» Work instruction
Would you reproduce exactly the lines below from the one holding "two kinds of" through the one holding "and are completely ad-free. We never", inclusive, and no others?

- Opening Delimiter -

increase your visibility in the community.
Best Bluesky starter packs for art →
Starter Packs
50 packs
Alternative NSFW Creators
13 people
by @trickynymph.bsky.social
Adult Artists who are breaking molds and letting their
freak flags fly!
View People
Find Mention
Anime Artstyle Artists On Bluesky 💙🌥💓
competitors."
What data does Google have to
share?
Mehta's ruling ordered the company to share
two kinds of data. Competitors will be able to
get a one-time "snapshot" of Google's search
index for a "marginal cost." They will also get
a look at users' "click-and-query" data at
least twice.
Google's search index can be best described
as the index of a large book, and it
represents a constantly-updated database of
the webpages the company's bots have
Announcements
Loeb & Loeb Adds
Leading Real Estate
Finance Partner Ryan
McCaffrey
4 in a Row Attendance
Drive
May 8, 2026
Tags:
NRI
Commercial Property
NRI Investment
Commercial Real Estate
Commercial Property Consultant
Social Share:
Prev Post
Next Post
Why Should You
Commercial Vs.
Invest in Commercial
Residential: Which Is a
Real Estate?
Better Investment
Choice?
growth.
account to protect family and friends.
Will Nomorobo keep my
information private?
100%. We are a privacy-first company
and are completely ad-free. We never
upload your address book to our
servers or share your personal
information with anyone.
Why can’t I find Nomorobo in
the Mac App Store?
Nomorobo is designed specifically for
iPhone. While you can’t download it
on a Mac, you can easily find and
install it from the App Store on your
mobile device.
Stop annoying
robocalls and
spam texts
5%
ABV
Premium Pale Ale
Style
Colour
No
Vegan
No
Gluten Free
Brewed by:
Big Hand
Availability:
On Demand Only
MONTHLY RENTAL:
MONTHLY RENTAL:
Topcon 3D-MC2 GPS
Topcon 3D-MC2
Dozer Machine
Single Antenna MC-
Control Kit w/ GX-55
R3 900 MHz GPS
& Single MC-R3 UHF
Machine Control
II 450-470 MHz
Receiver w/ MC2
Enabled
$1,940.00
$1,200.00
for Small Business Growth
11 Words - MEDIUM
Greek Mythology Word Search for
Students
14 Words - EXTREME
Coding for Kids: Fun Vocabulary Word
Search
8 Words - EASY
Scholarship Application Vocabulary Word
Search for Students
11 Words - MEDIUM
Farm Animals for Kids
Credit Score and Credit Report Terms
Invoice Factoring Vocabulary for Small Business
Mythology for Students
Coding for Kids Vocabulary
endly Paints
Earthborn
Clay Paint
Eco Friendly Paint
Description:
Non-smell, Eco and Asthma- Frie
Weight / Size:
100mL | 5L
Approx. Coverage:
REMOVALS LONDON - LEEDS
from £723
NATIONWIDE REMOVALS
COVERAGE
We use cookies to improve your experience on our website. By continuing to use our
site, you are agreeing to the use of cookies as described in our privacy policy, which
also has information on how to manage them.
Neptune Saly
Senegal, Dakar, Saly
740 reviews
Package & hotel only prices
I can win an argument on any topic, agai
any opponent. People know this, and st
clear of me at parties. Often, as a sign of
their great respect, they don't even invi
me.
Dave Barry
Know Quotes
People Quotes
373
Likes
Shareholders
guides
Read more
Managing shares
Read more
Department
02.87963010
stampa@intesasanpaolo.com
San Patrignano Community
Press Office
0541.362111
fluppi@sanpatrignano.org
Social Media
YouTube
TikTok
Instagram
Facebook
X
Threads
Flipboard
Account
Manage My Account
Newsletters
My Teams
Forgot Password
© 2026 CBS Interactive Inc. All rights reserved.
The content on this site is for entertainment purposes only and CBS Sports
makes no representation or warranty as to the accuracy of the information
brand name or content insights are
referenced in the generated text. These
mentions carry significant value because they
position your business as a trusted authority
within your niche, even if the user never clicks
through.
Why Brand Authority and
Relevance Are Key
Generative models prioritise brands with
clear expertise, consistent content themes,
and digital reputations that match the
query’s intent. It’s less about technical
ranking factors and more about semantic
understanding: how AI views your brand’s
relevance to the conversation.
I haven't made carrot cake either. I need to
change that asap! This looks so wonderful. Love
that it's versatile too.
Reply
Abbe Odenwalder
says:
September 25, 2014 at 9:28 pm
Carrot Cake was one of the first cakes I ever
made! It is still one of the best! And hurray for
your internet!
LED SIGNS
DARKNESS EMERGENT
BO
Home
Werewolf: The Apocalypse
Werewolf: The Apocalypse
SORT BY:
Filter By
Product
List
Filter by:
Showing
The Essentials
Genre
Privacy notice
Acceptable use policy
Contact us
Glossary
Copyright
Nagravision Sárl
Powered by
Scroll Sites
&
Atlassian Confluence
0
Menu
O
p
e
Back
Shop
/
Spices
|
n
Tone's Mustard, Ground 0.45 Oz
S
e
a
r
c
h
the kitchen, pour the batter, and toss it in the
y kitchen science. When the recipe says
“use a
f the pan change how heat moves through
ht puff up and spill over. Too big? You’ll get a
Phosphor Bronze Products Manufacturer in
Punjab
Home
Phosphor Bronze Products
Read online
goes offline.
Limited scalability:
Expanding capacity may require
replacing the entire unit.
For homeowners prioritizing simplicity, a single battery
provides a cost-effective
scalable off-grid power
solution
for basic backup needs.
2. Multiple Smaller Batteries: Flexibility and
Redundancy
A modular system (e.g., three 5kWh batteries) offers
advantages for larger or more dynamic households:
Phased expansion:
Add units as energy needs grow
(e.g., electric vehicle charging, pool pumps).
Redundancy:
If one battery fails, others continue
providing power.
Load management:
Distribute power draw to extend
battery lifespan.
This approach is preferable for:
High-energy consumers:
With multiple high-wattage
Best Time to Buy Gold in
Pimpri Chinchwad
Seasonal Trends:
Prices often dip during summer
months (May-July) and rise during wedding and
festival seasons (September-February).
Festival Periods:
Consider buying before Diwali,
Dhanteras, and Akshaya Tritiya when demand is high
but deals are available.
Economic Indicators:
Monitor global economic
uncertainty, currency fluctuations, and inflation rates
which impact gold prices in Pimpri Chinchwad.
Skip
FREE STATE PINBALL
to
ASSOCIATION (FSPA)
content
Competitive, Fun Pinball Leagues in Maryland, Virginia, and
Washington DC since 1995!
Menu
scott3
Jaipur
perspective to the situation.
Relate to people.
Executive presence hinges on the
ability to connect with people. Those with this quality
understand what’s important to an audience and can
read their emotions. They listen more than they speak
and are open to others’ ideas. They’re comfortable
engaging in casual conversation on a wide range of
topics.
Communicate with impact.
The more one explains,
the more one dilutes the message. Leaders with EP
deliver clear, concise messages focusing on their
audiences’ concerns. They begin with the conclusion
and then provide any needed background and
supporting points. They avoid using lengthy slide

- Closing Delimiter -

» Reply to the exercise
two kinds of data. Competitors will be able to
get a one-time "snapshot" of Google's search
index for a "marginal cost." They will also get
a look at users' "click-and-query" data at
least twice.
Google's search index can be best described
as the index of a large book, and it
represents a constantly-updated database of
the webpages the company's bots have
Announcements
Loeb & Loeb Adds
Leading Real Estate
Finance Partner Ryan
McCaffrey
4 in a Row Attendance
Drive
May 8, 2026
Tags:
NRI
Commercial Property
NRI Investment
Commercial Real Estate
Commercial Property Consultant
Social Share:
Prev Post
Next Post
Why Should You
Commercial Vs.
Invest in Commercial
Residential: Which Is a
Real Estate?
Better Investment
Choice?
growth.
account to protect family and friends.
Will Nomorobo keep my
information private?
100%. We are a privacy-first company
and are completely ad-free. We never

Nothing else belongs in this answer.